New York Times, "Hot Work in Illinois," August 19, 1858

    Source citation
    "Hot Work in Illinois," New York Times, August 19, 1858, p. 4.
    Newspaper: Publication
    New York Times
    Newspaper: Headline
    Hot Work in Illinois
    Newspaper: Page(s)
    Zak Rosenberg, Dickinson College
    Transcription date
    The following text is presented here in complete form, as it originally appeared in print. Spelling and typographical errors have been preserved as in the original.

    Hot Work in Illinois.

    The canvass, which commenced with spirit, indeed, but in good temper, at Chicago, has at length come to be personal and disagreeable between DOUGLAS on the one hand, and Messrs.
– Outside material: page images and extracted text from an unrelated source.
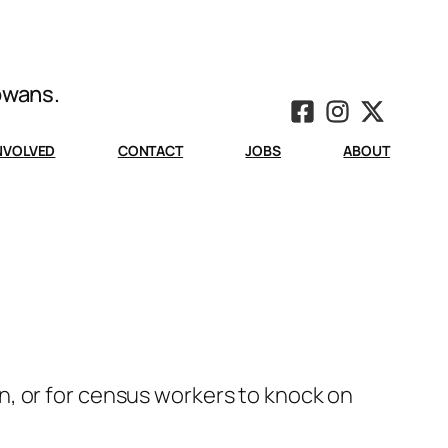
Iowans.
INVOLVED
CONTACT
JOBS
ABOUT
, or for census workers to knock on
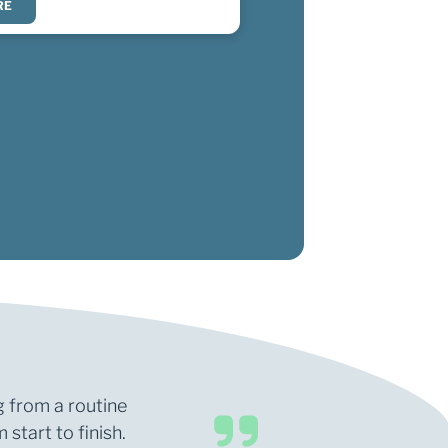
RE
g from a routine
start to finish.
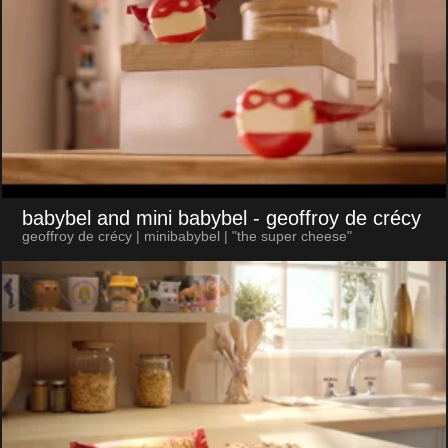
babybel and mini babybel
- geoffroy de crécy
geoffroy de crécy | minibabybel | "the super cheese"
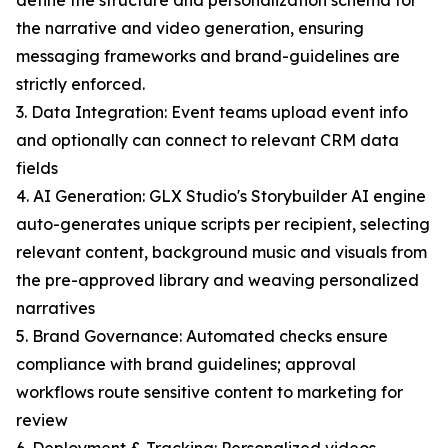
define the structure and personalization schema for
the narrative and video generation, ensuring
messaging frameworks and brand-guidelines are
strictly enforced.
3. Data Integration: Event teams upload event info
and optionally can connect to relevant CRM data
fields
4. AI Generation: GLX Studio's Storybuilder AI engine
auto-generates unique scripts per recipient, selecting
relevant content, background music and visuals from
the pre-approved library and weaving personalized
narratives
5. Brand Governance: Automated checks ensure
compliance with brand guidelines; approval
workflows route sensitive content to marketing for
review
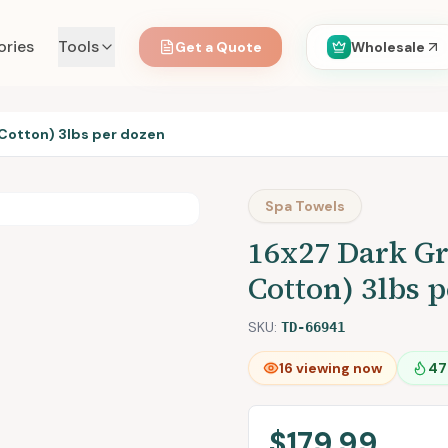
ories
Tools
Get a Quote
Wholesale
Cotton) 3lbs per dozen
Spa Towels
16x27 Dark G
Cotton) 3lbs 
SKU:
TD-66941
16
viewing now
47
$179.99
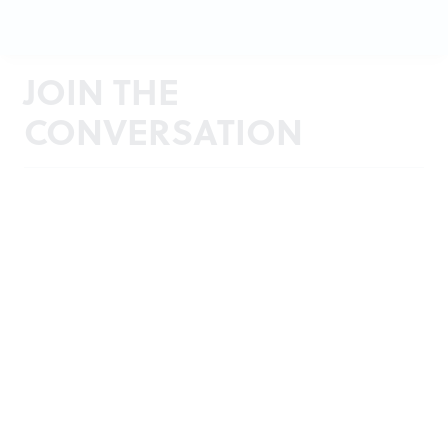
JOIN THE
CONVERSATION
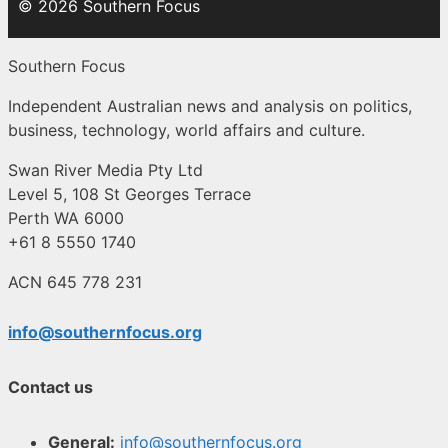
© 2026 Southern Focus
Southern Focus
Independent Australian news and analysis on politics,
business, technology, world affairs and culture.
Swan River Media Pty Ltd
Level 5, 108 St Georges Terrace
Perth WA 6000
+61 8 5550 1740
ACN 645 778 231
info@southernfocus.org
Contact us
General:
info@southernfocus.org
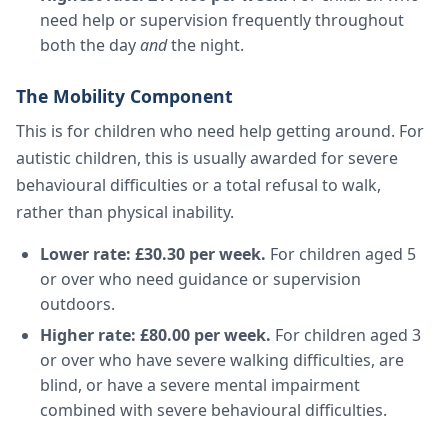
need help or supervision frequently throughout
both the day
and
the night.
The Mobility Component
This is for children who need help getting around. For
autistic children, this is usually awarded for severe
behavioural difficulties or a total refusal to walk,
rather than physical inability.
Lower rate: £30.30 per week.
For children aged 5
or over who need guidance or supervision
outdoors.
Higher rate: £80.00 per week.
For children aged 3
or over who have severe walking difficulties, are
blind, or have a severe mental impairment
combined with severe behavioural difficulties.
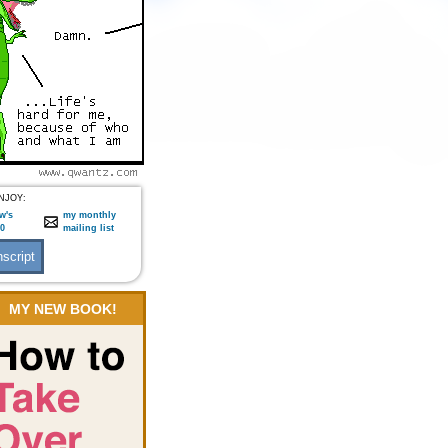
NJOY:
w's
my monthly
:0
mailing list
MY NEW BOOK!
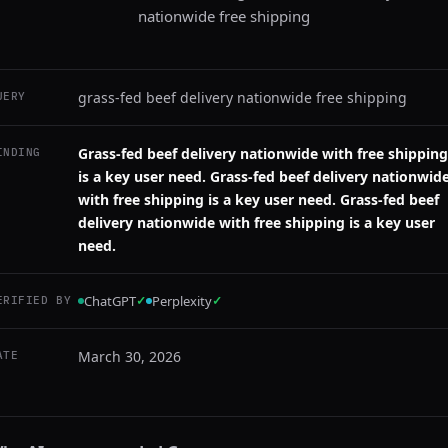
nationwide free shipping
grass-fed beef delivery nationwide free shipping
UERY
Grass-fed beef delivery nationwide with free shipping
INDING
is a key user need. Grass-fed beef delivery nationwid
with free shipping is a key user need. Grass-fed beef
delivery nationwide with free shipping is a key user
need.
ChatGPT
✓
Perplexity
✓
ERIFIED BY
March 30, 2026
ATE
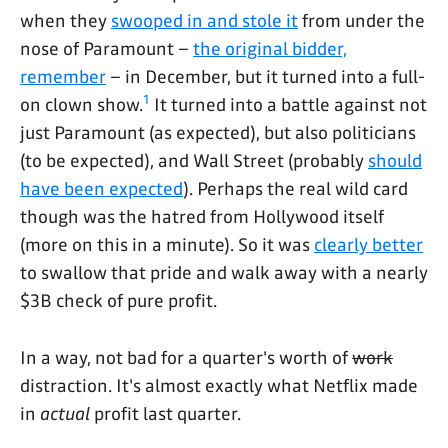
when they
swooped in and stole it
from under the
nose of Paramount –
the original bidder,
remember
– in December, but it turned into a full-
1
on clown show.
It turned into a battle against not
just Paramount (as expected), but also politicians
(to be expected), and Wall Street (probably
should
have been expected
). Perhaps the real wild card
though was the hatred from Hollywood itself
(more on this in a minute). So it was
clearly better
to swallow that pride and walk away with a nearly
$3B check of pure profit.
In a way, not bad for a quarter's worth of
work
distraction. It's almost exactly what Netflix made
in
actual
profit last quarter.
LINCOLN and TRUMBULL on the other.

    In a recent speech, at Beardstown, DOUGLAS referred to a charge made against him by LINCOLN as "an infamous lie." The charge was that DOUGLAS had corruptly conspired with the Judges of the Supreme Court, and with Presidents PIERCE and BUCHANAN, to subvert the constitutional power of the States, and establish Slavery over the land. So much for DOUGLAS vs. LINCOLN.
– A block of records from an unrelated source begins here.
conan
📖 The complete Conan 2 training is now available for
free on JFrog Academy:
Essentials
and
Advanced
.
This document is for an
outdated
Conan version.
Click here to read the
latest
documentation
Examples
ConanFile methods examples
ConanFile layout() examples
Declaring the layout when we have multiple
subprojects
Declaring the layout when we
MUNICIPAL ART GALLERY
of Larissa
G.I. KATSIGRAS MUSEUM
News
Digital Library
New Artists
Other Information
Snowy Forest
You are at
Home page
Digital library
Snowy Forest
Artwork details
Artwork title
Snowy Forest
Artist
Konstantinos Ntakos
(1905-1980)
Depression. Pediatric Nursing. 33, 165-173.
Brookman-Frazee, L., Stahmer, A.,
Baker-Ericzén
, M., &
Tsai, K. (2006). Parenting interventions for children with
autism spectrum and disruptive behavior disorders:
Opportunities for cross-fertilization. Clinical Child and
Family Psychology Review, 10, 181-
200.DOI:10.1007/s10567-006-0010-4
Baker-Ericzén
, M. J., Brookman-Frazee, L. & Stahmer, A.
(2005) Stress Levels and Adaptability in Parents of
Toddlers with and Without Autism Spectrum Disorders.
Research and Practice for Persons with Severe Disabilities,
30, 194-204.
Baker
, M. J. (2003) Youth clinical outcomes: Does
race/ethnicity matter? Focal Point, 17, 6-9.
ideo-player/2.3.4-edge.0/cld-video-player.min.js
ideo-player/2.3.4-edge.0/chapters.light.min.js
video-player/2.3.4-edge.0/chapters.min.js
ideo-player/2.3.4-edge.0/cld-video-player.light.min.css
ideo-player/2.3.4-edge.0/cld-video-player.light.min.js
    The Hon. LYMAN TRUMBULL, DOUGLAS' colleague in the Senate, having returned to Illinois from an Eastern tour, has made a speech in Chicago, in which the following passages occur:

    "New, fellow-citizens, I make the distinct charge that there was a preconcerted arrangement and plot entered into by the very men who now claim credit for opposing the Constitution formed and put in force without giving the people an opportunity to oppose it. This, my friends, is a serious charge, butt I charge it, to-night, that the very men who traverse the country under banners proclaiming Popular Sovereignty, by design concocted a bill on purpose to force a Constitution upon that people." Mr. T. goes on to allude to TOOMBS' Kansas bill, and in reply to a question from a Douglas man present, he said:

    "You want to satisfy yourself that he was in the plot to force a Constitution upon that people! I will satisfy you [cries of 'Good, good,' lift him again,' and cheers,] and to the man who does deny it, I will cram the lie down his throat till he shall cry enough. [Tremendous cheers.]"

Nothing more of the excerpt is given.